The recent disco explosion in pop brought effervescence and bounce to the top 40. So it’s a definite contrarian choice for Drake to make the album’s first proper track a downtempo deep-house cut where the main hook is minute after minute of mournful vocoder chants and lyrics like “Time isn’t healing / Time is revealing / How are you feeling / You don’t feel nothing.” But there is a sweetly memorializing sample of the late Virgil Abloh (a fellow house music head) on “Sticky.”

4. Whatever this breakup is, it’s got him wrecked.

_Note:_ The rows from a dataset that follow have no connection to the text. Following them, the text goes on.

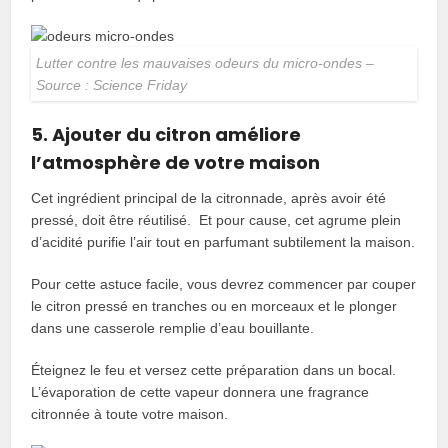
Lutter contre les mauvaises odeurs du micro-ondes –
Source : Science Friday
5. Ajouter du citron améliore
l’atmosphère de votre maison
Cet ingrédient principal de la citronnade, après avoir été
pressé, doit être réutilisé. Et pour cause, cet agrume plein
d’acidité purifie l’air tout en parfumant subtilement la maison.
Pour cette astuce facile, vous devrez commencer par couper
le citron pressé en tranches ou en morceaux et le plonger
dans une casserole remplie d’eau bouillante.
Éteignez le feu et versez cette préparation dans un bocal.
L’évaporation de cette vapeur donnera une fragrance
citronnée à toute votre maison.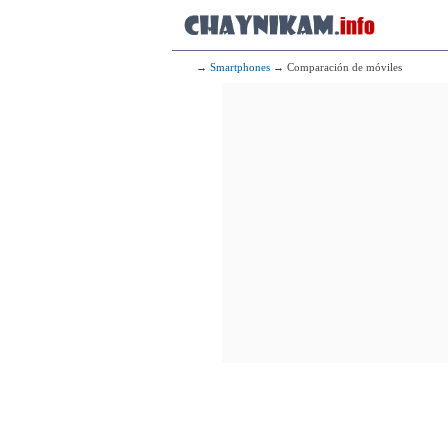
→
Smartphones
→ Comparación de móviles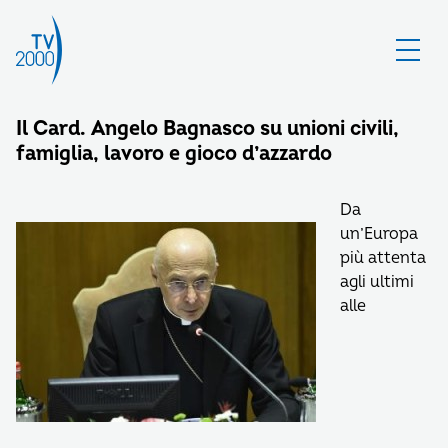
Il Card. Angelo Bagnasco su unioni civili,
famiglia, lavoro e gioco d’azzardo
Da
un’Europa
più attenta
agli ultimi
alle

Drake has always been strikingly merciless in his breakup tracks, but whomever “Texts Go Green” is about, he’s coming after them with extra-potent venom. “If I was in your shoes I would hate myself,” he sings. “For some reason, I believed in you.”

5. He wrote at least one song after Young Thug’s indictment.

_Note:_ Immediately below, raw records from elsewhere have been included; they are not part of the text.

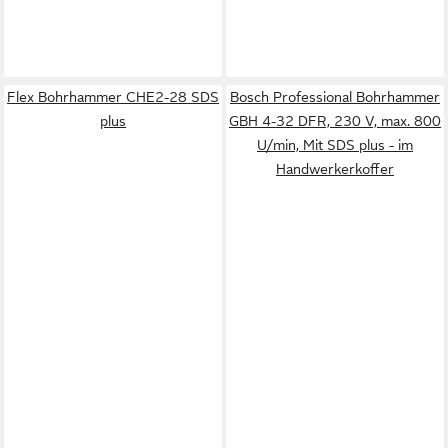
Flex Bohrhammer CHE2-28 SDS
Bosch Professional Bohrhammer
plus
GBH 4-32 DFR, 230 V, max. 800
U/min, Mit SDS plus - im
Handwerkerkoffer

After a dozen tracks of disassociated raving, Drake finally gets his blood pressure up with “Jimmy Cooks,” an old-school Drake rap song with a guest verse from 21 Savage — the only billed cameo on the album’s tracklist. The line “Hoes say I’m suave, but I can’t get RICO’d” lands just as Young Thug and Gunna went to jail on conspiracy charges (Drake also says “Free Big Slime out the cage” on “Sticky”). After all that Lexapro-glazed warehouse music, “Honestly, Nevermind” goes out with a fury.